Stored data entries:
--

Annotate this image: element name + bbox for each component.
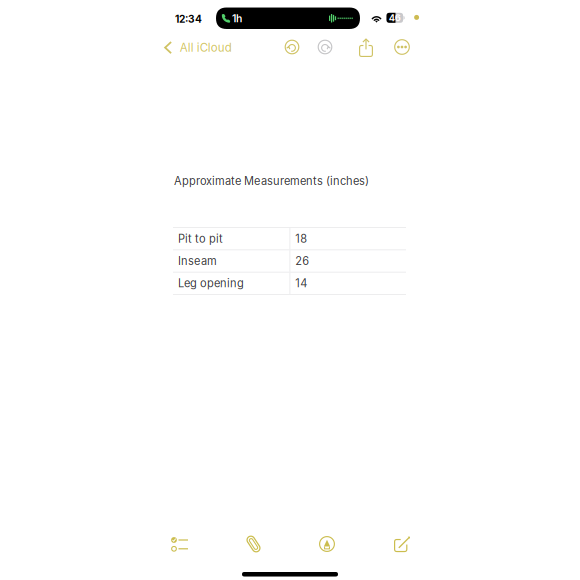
button[interactable]: Checklist [171, 537, 188, 552]
button[interactable]: New Note [394, 536, 410, 552]
staticText: 12:34 [175, 13, 202, 25]
staticText: 14 [295, 277, 307, 290]
staticText: 1h [232, 12, 242, 25]
button[interactable]: Share [358, 38, 374, 57]
staticText: 26 [295, 254, 309, 268]
staticText: 18 [295, 232, 307, 245]
staticText: Inseam [178, 254, 217, 268]
button[interactable]: Markup [319, 536, 335, 552]
staticText: 46 [389, 12, 401, 24]
staticText: All iCloud [180, 41, 232, 55]
button[interactable]: Undo [284, 40, 300, 54]
staticText: Pit to pit [178, 232, 223, 245]
button[interactable]: More [394, 39, 410, 55]
button[interactable]: Redo [318, 40, 332, 54]
staticText: Leg opening [178, 277, 244, 290]
button[interactable]: Attach [246, 535, 261, 553]
button[interactable]: All iCloud [164, 41, 254, 55]
staticText: Approximate Measurements (inches) [174, 174, 369, 188]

--

▶ Task statement
For each line above that contains "staticText", make a copy.

▶ Your response
staticText: 12:34 [175, 13, 202, 25]
staticText: 14 [295, 277, 307, 290]
staticText: 1h [232, 12, 242, 25]
staticText: 26 [295, 254, 309, 268]
staticText: 18 [295, 232, 307, 245]
staticText: Inseam [178, 254, 217, 268]
staticText: 46 [389, 12, 401, 24]
staticText: All iCloud [180, 41, 232, 55]
staticText: Pit to pit [178, 232, 223, 245]
staticText: Leg opening [178, 277, 244, 290]
staticText: Approximate Measurements (inches) [174, 174, 369, 188]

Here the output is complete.